WHAT TO DO: Go through the entries below. Copy each line in which "Sales" appears.

RECORDS PROVIDED START

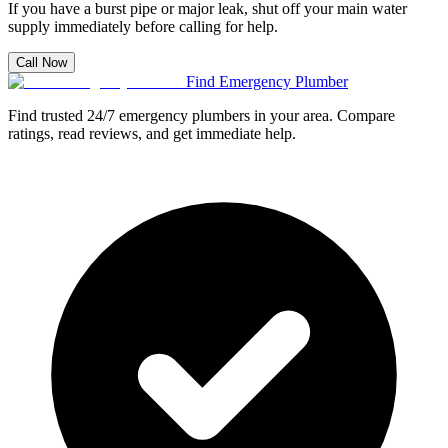
If you have a burst pipe or major leak, shut off your main water
supply immediately before calling for help.
Call Now
Find Emergency Plumber
Find trusted 24/7 emergency plumbers in your area. Compare
ratings, read reviews, and get immediate help.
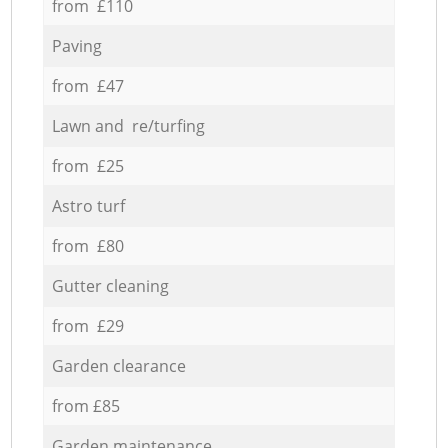
from £110
Paving
from £47
Lawn and re/turfing
from £25
Astro turf
from £80
Gutter cleaning
from £29
Garden clearance
from £85
Garden maintenance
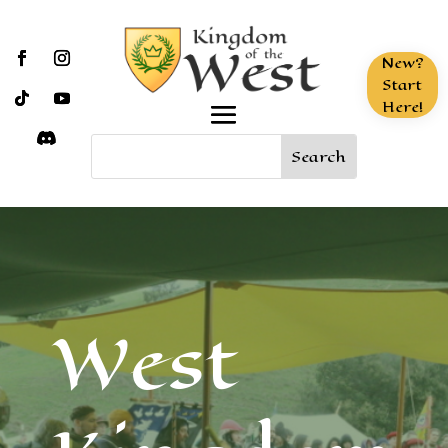
New?
Start
Here!
West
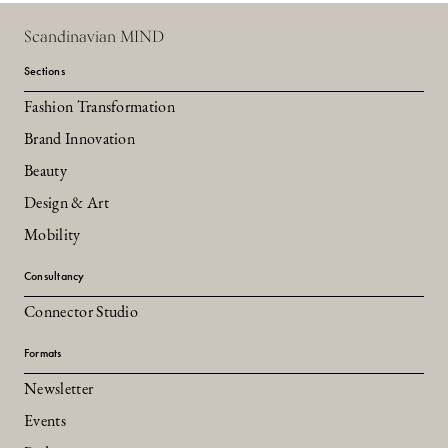
Scandinavian MIND
Sections
Fashion Transformation
Brand Innovation
Beauty
Design & Art
Mobility
Consultancy
Connector Studio
Formats
Newsletter
Events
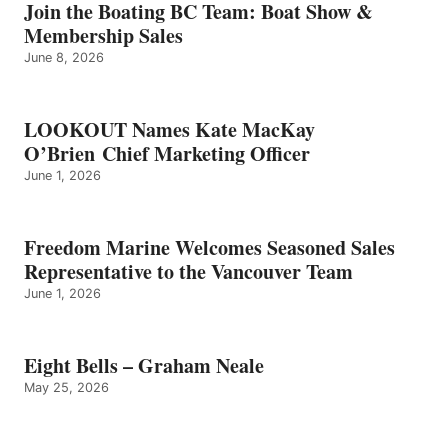
GRAHAM
Join the Boating BC Team: Boat Show &
NEALE
Membership Sales
June 8, 2026
LOOKOUT Names Kate MacKay
O’Brien Chief Marketing Officer
June 1, 2026
Freedom Marine Welcomes Seasoned Sales
Representative to the Vancouver Team
June 1, 2026
Eight Bells – Graham Neale
May 25, 2026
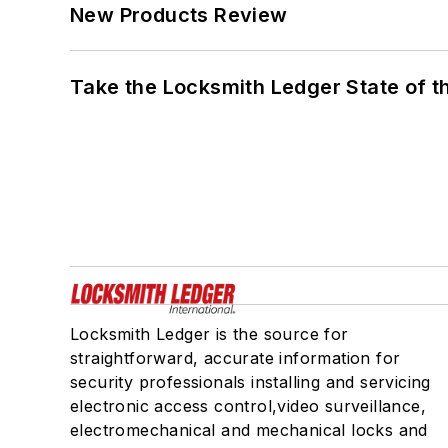
New Products Review
Take the Locksmith Ledger State of t
Locksmith Ledger is the source for
straightforward, accurate information for
security professionals installing and servicing
electronic access control,video surveillance,
electromechanical and mechanical locks and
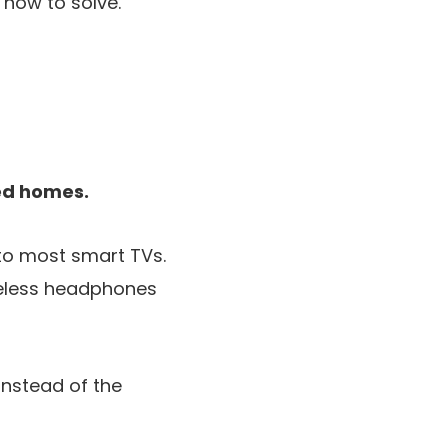
how to solve.
red homes.
nto most smart TVs.
reless headphones
instead of the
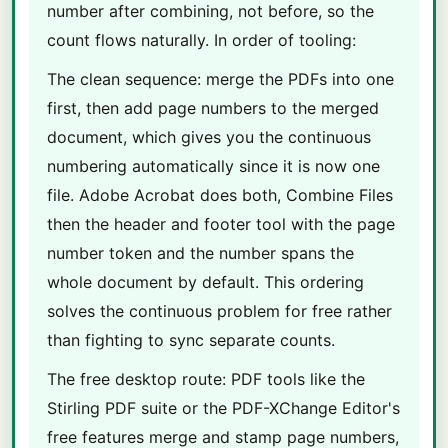
number after combining, not before, so the
count flows naturally. In order of tooling:
The clean sequence: merge the PDFs into one
first, then add page numbers to the merged
document, which gives you the continuous
numbering automatically since it is now one
file. Adobe Acrobat does both, Combine Files
then the header and footer tool with the page
number token and the number spans the
whole document by default. This ordering
solves the continuous problem for free rather
than fighting to sync separate counts.
The free desktop route: PDF tools like the
Stirling PDF suite or the PDF-XChange Editor's
free features merge and stamp page numbers,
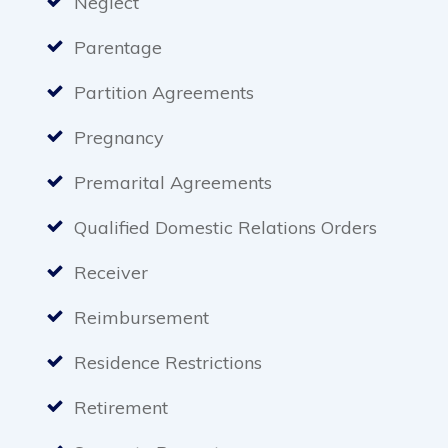
Neglect
Parentage
Partition Agreements
Pregnancy
Premarital Agreements
Qualified Domestic Relations Orders
Receiver
Reimbursement
Residence Restrictions
Retirement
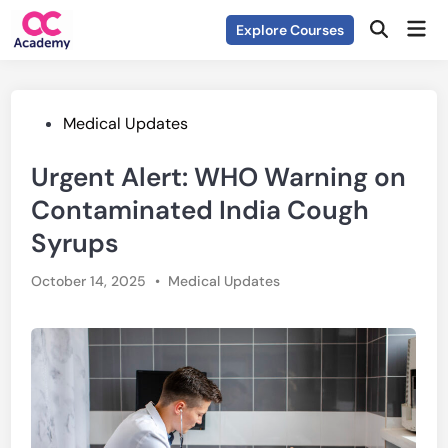
Skip
Mai
Explore Courses
to
Open
Men
Search
content
Posted
Medical Updates
in
Urgent Alert: WHO Warning on
Contaminated India Cough
Syrups
Posted
October 14, 2025
•
Medical Updates
in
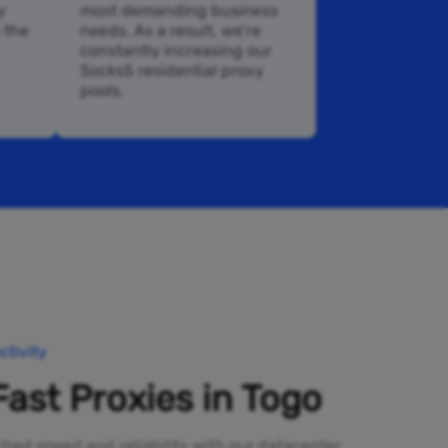
y
most demanding business
n the
needs. As a result, we’re
constantly increasing our
Socks5 residential proxy
pools.
tivity
Fast Proxies in Togo
ed speed and reliability with our datacenter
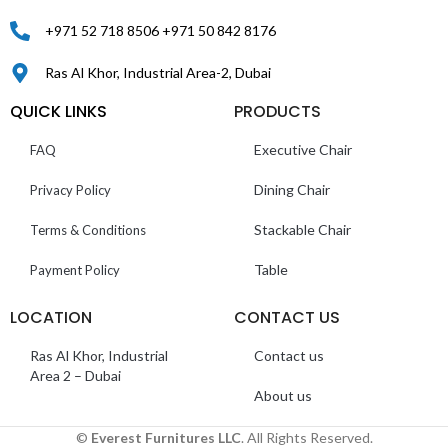
+971 52 718 8506 +971 50 842 8176
Ras Al Khor, Industrial Area-2, Dubai
QUICK LINKS
PRODUCTS
Executive Chair
FAQ
Dining Chair
Privacy Policy
Stackable Chair
Terms & Conditions
Table
Payment Policy
LOCATION
CONTACT US
Ras Al Khor, Industrial
Contact us
Area 2 – Dubai
About us
©
Everest Furnitures LLC
. All Rights Reserved.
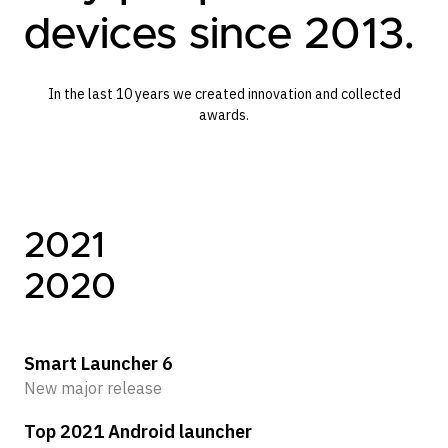
devices since 2013.
In the last 10 years we created innovation and collected
awards.
2021
2
2020
2
Smart Launcher 6
Sm
New major release
Ne
Top 2021 Android launcher
Ic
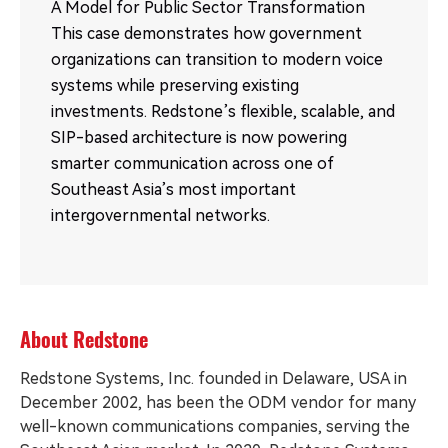
A Model for Public Sector Transformation
This case demonstrates how government
organizations can transition to modern voice
systems while preserving existing
investments. Redstone’s flexible, scalable, and
SIP-based architecture is now powering
smarter communication across one of
Southeast Asia’s most important
intergovernmental networks.
About Redstone
Redstone Systems, Inc. founded in Delaware, USA in
December 2002, has been the ODM vendor for many
well-known communications companies, serving the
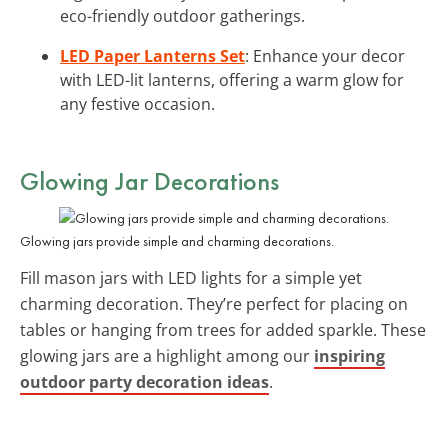
eco-friendly outdoor gatherings.
LED Paper Lanterns Set
: Enhance your decor
with LED-lit lanterns, offering a warm glow for
any festive occasion.
Glowing Jar Decorations
Glowing jars provide simple and charming decorations.
Fill mason jars with LED lights for a simple yet
charming decoration. They’re perfect for placing on
tables or hanging from trees for added sparkle. These
glowing jars are a highlight among our
inspiring
outdoor party decoration ideas
.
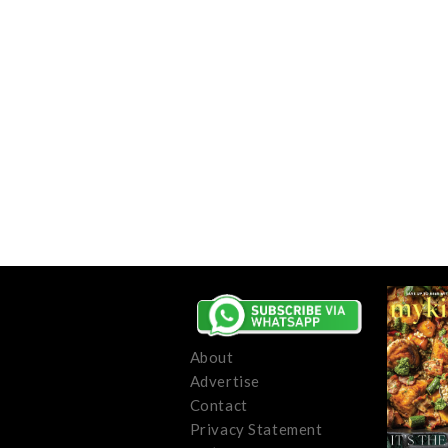
About
Advertise
Contact
Privacy Statement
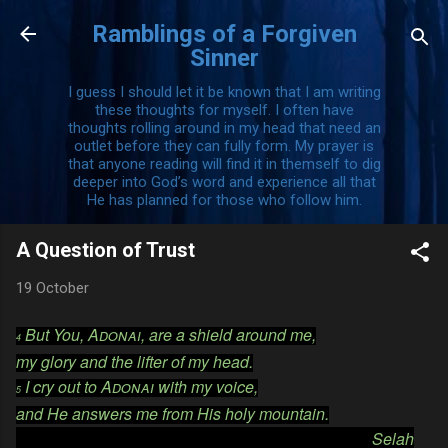
Skip to main content
Ramblings of a Forgiven
Sinner
I guess I should let it be known that I am writing
these thoughts for myself. I often have
thoughts rolling around in my head that need an
outlet before they can fully form. My prayer is
that anyone reading will find it in themself to dig
deeper into God’s word and experience all that
He has planned for those who follow him.
A Question of Trust
19 October
But You,
Adonai
, are a shield around me,
4
my glory and the lifter of my head.
I cry out to
Adonai
with my voice,
5
and He answers me from His holy mountain.
Selah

RECORDS PROVIDED END

SOLUTION TO THIS TASK:
Membership Sales
Freedom Marine Welcomes Seasoned Sales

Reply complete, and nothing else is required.